Beginning with the history of dehumanization in America, Powery lays bare for the reader the effects of racialization and the inhumanity experienced by persons racialized as black.

Powery then invites the reader to think theologically about the scene described in Acts 2 and reflect on the proof that the Spirit affirms all human beings. A mark of the Spirit would then be resistance to the dehumanization of any body.

A chapter for preachers and pastors points to Jesus as a “humanizing homiletic.” This reflection continues with an invitation extended to churches to join in the ongoing work of the Holy Spirit.

Powery is convinced that it is through the lens of Pentecost and by the light of its fire that the church can see itself as undivided no matter its differences. The language dares the reader to believe in this vision of wholeness.

Testifying to the consuming fire of the Holy Spirit, Powery asserts that we should not be limited to a denomination or a religious tradition. The racial contract must be burned up if we plan to live in community, he says.

It is the experience at Pentecost that demonstrates what it looks like when we enter each other’s worlds, speaking our neighbor’s language and sharing in the experience of the Divine — rather than fighting over it.

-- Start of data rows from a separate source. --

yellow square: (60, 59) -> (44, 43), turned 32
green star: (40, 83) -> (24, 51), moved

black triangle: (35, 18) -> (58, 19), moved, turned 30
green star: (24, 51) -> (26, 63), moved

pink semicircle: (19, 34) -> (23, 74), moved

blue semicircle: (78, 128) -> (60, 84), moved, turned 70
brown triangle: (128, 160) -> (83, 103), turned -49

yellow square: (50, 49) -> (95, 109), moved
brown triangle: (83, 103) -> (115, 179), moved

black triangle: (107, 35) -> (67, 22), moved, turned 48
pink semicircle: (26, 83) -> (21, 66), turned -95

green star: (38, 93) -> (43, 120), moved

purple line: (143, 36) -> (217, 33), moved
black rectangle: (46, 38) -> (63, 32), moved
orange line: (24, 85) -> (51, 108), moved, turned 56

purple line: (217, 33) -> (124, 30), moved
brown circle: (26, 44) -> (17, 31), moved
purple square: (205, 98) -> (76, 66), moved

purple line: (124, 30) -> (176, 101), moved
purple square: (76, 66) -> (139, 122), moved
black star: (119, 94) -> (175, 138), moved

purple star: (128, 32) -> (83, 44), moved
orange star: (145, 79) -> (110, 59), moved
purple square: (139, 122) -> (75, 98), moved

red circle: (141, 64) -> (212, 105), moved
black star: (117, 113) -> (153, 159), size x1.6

Race is a source of human division and the rationale for the mistreatment of African Americans and Indigenous peoples, which led to their “unbecoming” as human beings. This is more than enough reason for congregations to draw the line.

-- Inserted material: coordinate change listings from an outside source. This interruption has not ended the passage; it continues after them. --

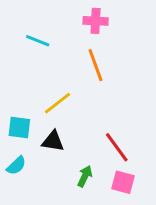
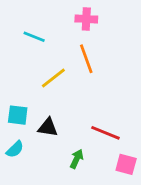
yellow line: (57, 103) -> (53, 78), moved
red line: (117, 147) -> (105, 133), turned -32
pink square: (123, 182) -> (126, 164), moved

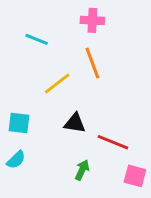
black triangle: (48, 127) -> (75, 123), moved

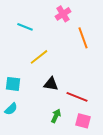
pink cross: (92, 20) -> (63, 14), turned -35
orange line: (92, 63) -> (83, 38), moved
pink square: (135, 176) -> (83, 121), moved

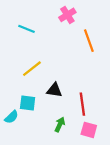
yellow line: (39, 57) -> (32, 69), moved
cyan square: (13, 84) -> (28, 103), moved
red line: (77, 97) -> (82, 104), turned 60

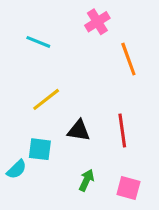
red line: (82, 104) -> (122, 131), moved

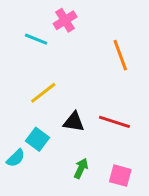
pink cross: (97, 22) -> (65, 20), moved
red line: (122, 131) -> (114, 122), turned -64
cyan square: (40, 149) -> (37, 139), turned 30

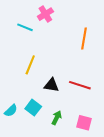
orange line: (120, 55) -> (84, 38), turned 30
yellow line: (43, 93) -> (30, 65), turned -30
cyan square: (37, 139) -> (33, 108), moved

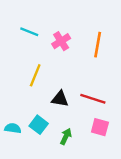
pink cross: (45, 14) -> (61, 41), moved
cyan semicircle: (11, 111) -> (13, 128), turned -128
pink square: (84, 123) -> (100, 127), moved

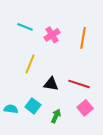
pink square: (100, 127) -> (85, 108), turned 35

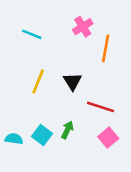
pink cross: (52, 35) -> (83, 27), moved
black triangle: (51, 84) -> (73, 81), moved, turned 49
green arrow: (56, 116) -> (67, 130), moved

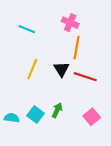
pink cross: (83, 27) -> (70, 23), turned -35
orange line: (106, 48) -> (77, 47), moved
red line: (101, 107) -> (85, 77), moved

But the church has also been “raced,” and it is well past time for Powery’s informed reflection on the church’s image.

“[Dr. King] was killed in one sense because [hu]mankind is not quite human yet. May he live because all of us in America are closer to becoming human than ever before.” Mystic and theologian Howard Thurman delivered these words during his eulogy for the murdered civil rights leader. They serve as Powery’s inspiration for the book.

Powery argues that racialization is dehumanizing, and a racialized reality is not safe for everybody. “By racialization some human beings are made not to belong. They are raced by a lust for power and control rather than affirmed as human and holy by the Spirit’s breath,” writes Powery.

The social construction of race was not built with everyone in mind. Consequently, its categories will never provide room for everyone to belong, which is why the Holy Spirit must be central to consensus and community-building conversations.

You cannot talk about race without discussing the dehumanizing violence that goes along with it. That is the purpose of marginalization and othering.

Race is not about seeing human beings as a colorful mosaic but about power-grabbing while others are stuck pointing out our differences.

This book doesn’t waste time arguing about whether racism exists. Powery also doesn’t mince words when it comes to colorblindness.

Instead, “this book is geared toward the church and is an attempt to lure the church out of indifference, into meaningful engagement and hopeful opportunities in relation to raced relations, systems and structures,” he says.

A work in progress, we are becoming human. Powery has certainly turned up the heat with his latest project, challenging a “raced” church to reject the dehumanization of racialization and embrace its Pentecost identity as multinational and multilingual.

Thus, this chatty church then talks over race.